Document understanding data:
*** Begin section ***

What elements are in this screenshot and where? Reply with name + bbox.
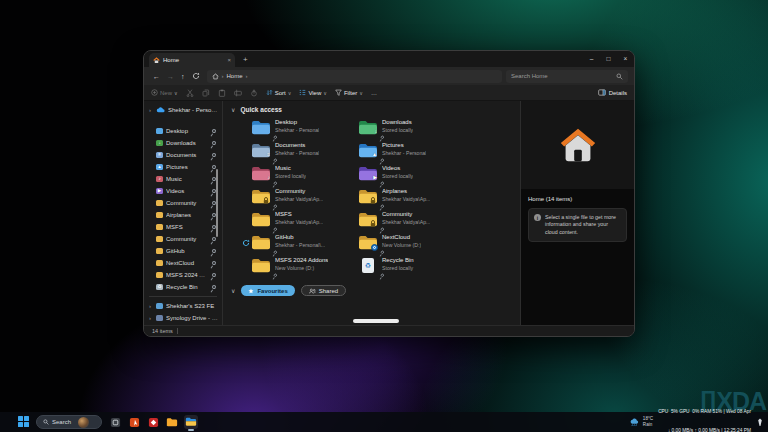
search-input[interactable]: Search Home	[506, 70, 628, 83]
quick-access-item[interactable]: ≡ Documents Shekhar - Personal	[251, 142, 358, 165]
system-stats[interactable]: CPU 5% GPU 0% RAM 51% | Wed 08 Apr ↓ 0.0…	[658, 396, 751, 432]
search-icon[interactable]	[616, 73, 623, 80]
taskbar-search[interactable]: Search	[36, 415, 102, 429]
sidebar-item[interactable]: Community	[144, 197, 222, 209]
sidebar-item[interactable]: ▶ Videos	[144, 185, 222, 197]
sidebar-item[interactable]: MSFS 2024 Addons	[144, 269, 222, 281]
item-text: Videos Stored locally	[382, 165, 413, 185]
search-highlight-image[interactable]	[78, 417, 89, 428]
quick-access-item[interactable]: GitHub Shekhar - Personal\...	[251, 234, 358, 257]
chevron-down-icon: ∨	[288, 90, 292, 96]
quick-access-item[interactable]: MSFS Shekhar Vaidya\Ap...	[251, 211, 358, 234]
folder-glyph-icon: ▶	[373, 175, 377, 180]
more-options-button[interactable]: …	[371, 90, 377, 96]
pin-icon	[211, 236, 217, 242]
home-tab-icon	[153, 57, 160, 64]
share-icon[interactable]	[250, 89, 258, 97]
sidebar-item-onedrive[interactable]: › Shekhar - Personal	[144, 104, 222, 116]
info-icon: i	[534, 214, 541, 221]
sidebar-item[interactable]: Community	[144, 233, 222, 245]
sidebar-device-item[interactable]: › Shekhar's S23 FE	[144, 300, 222, 312]
sidebar-scrollbar[interactable]	[216, 169, 218, 237]
sidebar-item[interactable]: ▲ Pictures	[144, 161, 222, 173]
quick-access-item[interactable]: ▲ Pictures Shekhar - Personal	[358, 142, 465, 165]
quick-access-item[interactable]: ▶ Videos Stored locally	[358, 165, 465, 188]
quick-access-header[interactable]: ∨ Quick access	[231, 106, 520, 113]
sidebar-item[interactable]: Desktop	[144, 125, 222, 137]
pin-icon	[273, 204, 277, 208]
quick-access-item[interactable]: NextCloud New Volume (D:)	[358, 234, 465, 257]
sidebar-item[interactable]: ♻ Recycle Bin	[144, 281, 222, 293]
sidebar-item[interactable]: ♪ Music	[144, 173, 222, 185]
filter-pills-row: ∨ Favourites Shared	[231, 285, 520, 296]
quick-access-item[interactable]: Community Shekhar Vaidya\Ap...	[251, 188, 358, 211]
new-tab-button[interactable]: +	[243, 53, 248, 67]
sort-button[interactable]: Sort∨	[266, 89, 292, 96]
sidebar-item[interactable]: ≡ Documents	[144, 149, 222, 161]
quick-access-item[interactable]: ♪ Music Stored locally	[251, 165, 358, 188]
collapse-chevron-icon[interactable]: ∨	[231, 287, 235, 294]
sidebar-item[interactable]: MSFS	[144, 221, 222, 233]
pen-tray-icon[interactable]	[756, 417, 764, 427]
lock-icon	[370, 197, 376, 204]
forward-button[interactable]: →	[167, 73, 174, 80]
folder-glyph-icon: ▲	[372, 152, 377, 157]
back-button[interactable]: ←	[153, 73, 160, 80]
item-text: Downloads Stored locally	[382, 119, 413, 139]
quick-access-item[interactable]: Community Shekhar Vaidya\Ap...	[358, 211, 465, 234]
cut-icon[interactable]	[186, 89, 194, 97]
pin-icon	[380, 135, 384, 139]
close-button[interactable]: ×	[617, 51, 634, 67]
quick-access-item[interactable]: MSFS 2024 Addons New Volume (D:)	[251, 257, 358, 280]
item-subtitle: Shekhar - Personal	[275, 150, 319, 156]
items-count: 14 items	[152, 328, 173, 334]
game-app-icon[interactable]	[127, 415, 141, 429]
copy-icon[interactable]	[202, 89, 210, 97]
expand-chevron-icon[interactable]: ›	[149, 303, 153, 309]
title-bar[interactable]: Home × + – □ ×	[144, 51, 634, 67]
paste-icon[interactable]	[218, 89, 226, 97]
sidebar-item[interactable]: NextCloud	[144, 257, 222, 269]
quick-access-item[interactable]: Desktop Shekhar - Personal	[251, 119, 358, 142]
details-hint-box: i Select a single file to get more infor…	[528, 208, 627, 242]
sidebar-item[interactable]: Airplanes	[144, 209, 222, 221]
items-view: ∨ Quick access Desktop Shekhar - Persona…	[223, 101, 520, 325]
favourites-pill[interactable]: Favourites	[241, 285, 294, 296]
quick-access-item[interactable]: Airplanes Shekhar Vaidya\Ap...	[358, 188, 465, 211]
pin-icon	[211, 140, 217, 146]
expand-chevron-icon[interactable]: ›	[149, 107, 153, 113]
weather-widget[interactable]: 18°C Rain	[629, 416, 653, 427]
expand-chevron-icon[interactable]: ›	[149, 315, 153, 321]
ellipsis-icon: …	[371, 90, 377, 96]
breadcrumb[interactable]: › Home ›	[207, 70, 503, 83]
shared-pill[interactable]: Shared	[301, 285, 346, 296]
installer-app-icon[interactable]	[146, 415, 160, 429]
sidebar-device-item[interactable]: › Synology Drive - Shekh	[144, 312, 222, 324]
start-button[interactable]	[18, 416, 30, 428]
details-toggle-button[interactable]: Details	[598, 89, 627, 96]
maximize-button[interactable]: □	[600, 51, 617, 67]
sidebar-item[interactable]: GitHub	[144, 245, 222, 257]
horizontal-scrollbar[interactable]	[353, 319, 399, 323]
up-button[interactable]: ↑	[181, 73, 185, 80]
folder-app-icon[interactable]	[165, 415, 179, 429]
explorer-tab-home[interactable]: Home ×	[149, 53, 235, 67]
minimize-button[interactable]: –	[583, 51, 600, 67]
tab-close-icon[interactable]: ×	[227, 57, 231, 63]
view-button[interactable]: View∨	[299, 89, 327, 96]
quick-access-item[interactable]: ↓ Downloads Stored locally	[358, 119, 465, 142]
rename-icon[interactable]	[234, 89, 242, 97]
quick-access-item[interactable]: ♻ Recycle Bin Stored locally	[358, 257, 465, 280]
file-explorer-taskbar-icon[interactable]	[184, 415, 198, 429]
collapse-chevron-icon[interactable]: ∨	[231, 106, 235, 113]
chat-app-icon[interactable]	[108, 415, 122, 429]
breadcrumb-home[interactable]: Home	[227, 73, 243, 79]
sidebar-item[interactable]: ↓ Downloads	[144, 137, 222, 149]
filter-button[interactable]: Filter∨	[335, 89, 363, 96]
item-subtitle: Shekhar - Personal\...	[275, 242, 325, 248]
breadcrumb-home-icon[interactable]	[212, 73, 219, 80]
item-name: Recycle Bin	[382, 257, 414, 264]
weather-text: 18°C Rain	[643, 416, 653, 427]
new-button[interactable]: New∨	[151, 89, 178, 96]
refresh-icon[interactable]	[192, 72, 200, 80]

*** End section ***

WHAT IS EXPECTED -> Where a line of the entries above holds the word "details", return that line.

EXERCISE OUTPUT ->
details-hint-box: i Select a single file to get more infor…	[528, 208, 627, 242]
details-toggle-button[interactable]: Details	[598, 89, 627, 96]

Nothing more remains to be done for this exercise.